Облокотившись на танк, спрятав за спину руки, лейтенант рассказывает неестественно громким голосом, не обращая внимания на мои вопросы.
- Ничего не слышу, контуженный. И генерал контужен. Очень сильно контужен. Пропускал дивизию, а его привалило вот этой стеной. Мы с механиком-водителем и радистом еле откопали. Думали, умер, но он живой. Ничегошеньки не слышит и не разбирается, что к чему. Мы его в танк спрятали. Я к нему залез. В этот момент радиста и водителя...

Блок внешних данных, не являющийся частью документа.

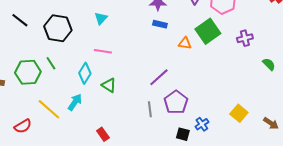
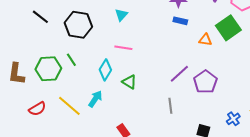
purple pentagon: (176, 102) -> (205, 82), moved
blue cross: (202, 124) -> (233, 119), moved
red semicircle: (23, 126) -> (37, 109), moved

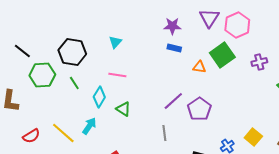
black line: (40, 17) -> (22, 51), moved
green line: (71, 60) -> (74, 83), moved
green hexagon: (48, 69) -> (42, 75), moved

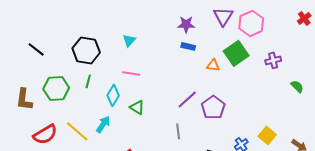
green hexagon: (42, 75) -> (56, 88), moved
green line: (74, 83) -> (88, 81), turned 48
red semicircle: (31, 136) -> (45, 134), size x1.4

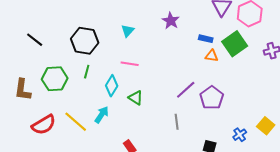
purple star: (186, 24) -> (171, 21), moved, turned 30
blue rectangle: (188, 46) -> (206, 39), moved

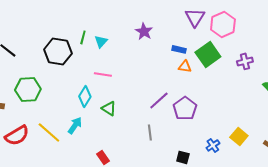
green line: (87, 72) -> (83, 37), moved

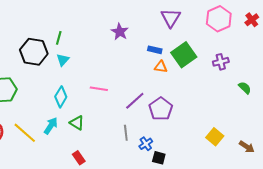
pink hexagon: (223, 24) -> (219, 19), moved
cyan triangle: (101, 41) -> (63, 60), moved
pink line: (103, 74) -> (99, 89), moved
green triangle: (109, 108) -> (77, 123), moved
blue cross: (213, 145) -> (146, 144), moved

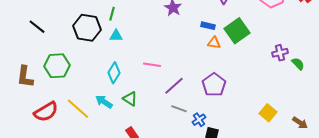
cyan triangle: (63, 60) -> (116, 36), turned 48
purple cross: (221, 62) -> (280, 53), moved
purple line: (135, 101) -> (174, 86), moved
cyan arrow: (51, 126) -> (104, 102), turned -90
gray line: (126, 133) -> (179, 109), turned -63

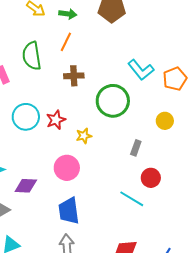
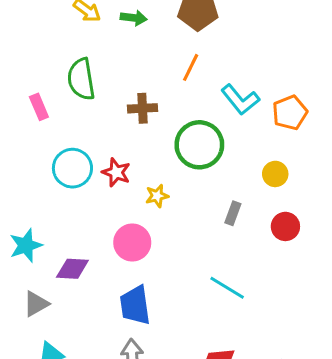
orange line: (66, 42) -> (191, 67), moved
red star: (56, 120) -> (116, 172), turned -30
red circle: (151, 178) -> (285, 226), moved

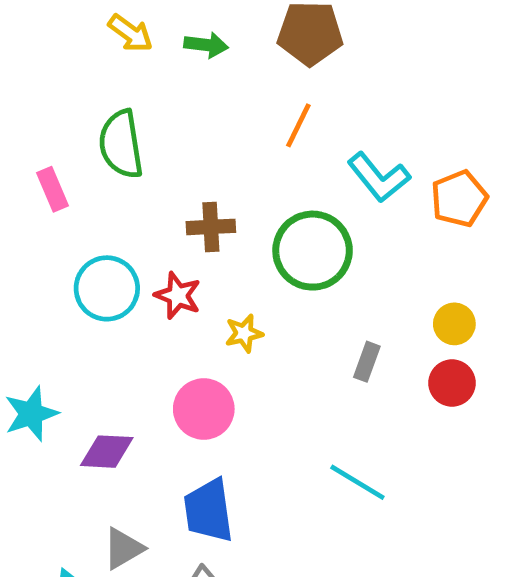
brown cross: (142, 108) -> (211, 227), moved
yellow circle: (275, 174) -> (454, 324), moved
gray triangle: (36, 304) -> (123, 548), moved

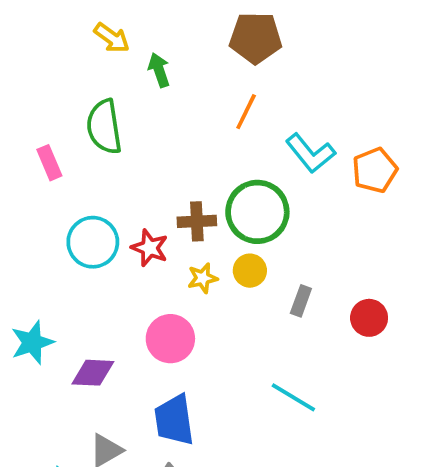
green arrow: (206, 45) -> (159, 70), moved, turned -116
brown cross: (211, 227) -> (197, 221), moved
yellow circle: (454, 324) -> (250, 271), moved

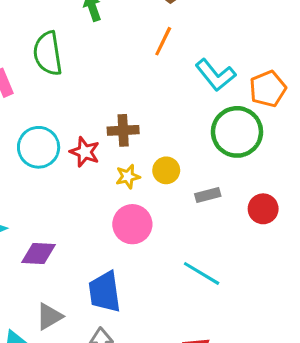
green circle: (257, 212) -> (237, 132), moved
gray rectangle: (301, 301) -> (208, 195), turned 55
pink circle: (170, 339) -> (132, 224), moved

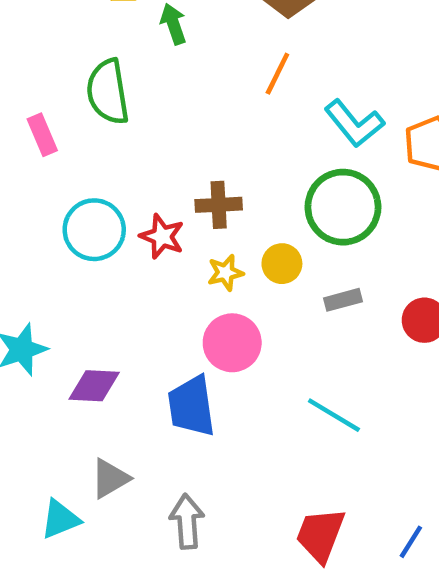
green circle: (237, 132) -> (343, 207), moved
blue trapezoid: (105, 292) -> (191, 406), moved

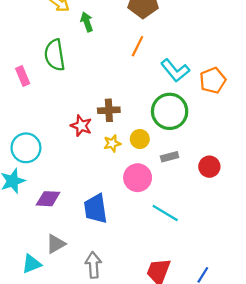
cyan circle: (94, 230) -> (26, 148), moved
pink circle: (232, 343) -> (138, 178), moved

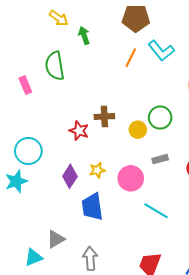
cyan L-shape: (175, 70) -> (161, 51), moved
green circle: (170, 111) -> (160, 118), size x0.7
yellow circle: (140, 139) -> (138, 130), moved
yellow star: (112, 143) -> (97, 170), moved
purple diamond: (48, 199) -> (70, 176), moved, turned -60

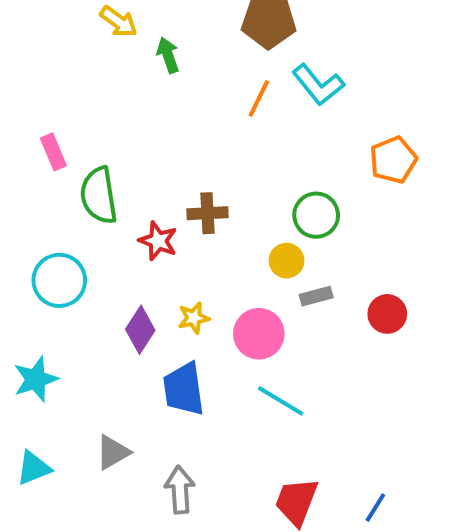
green semicircle: (55, 66) -> (99, 195), moved
yellow circle: (138, 130) -> (286, 261), moved
cyan star: (16, 181) -> (36, 379), moved
cyan line: (156, 211) -> (281, 401), moved
cyan triangle: (33, 257) -> (34, 468), moved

Лейтенант кивнул головой в сторону двух изуродованных трупов, лежавших метрах в десяти.
- Какие ребята были... Я что... Танк водить не умею. Да и руки от контузии трясутся... А генерала не брошу. Он, когда откопали, рукой показал - здесь, мол, стоять... Умру, товарищ комиссар, а генерала не оставлю...
Лейтенант не замечал, что по его лицу текут слезы. Трясущимися руками расстегнул гимнастерку и достал из-за пазухи пистолет.
- Клятву дал..
Больше ничего от адъютанта нельзя было добиться. Я уяснил себе одно: два полка миновали город, прошли на юг.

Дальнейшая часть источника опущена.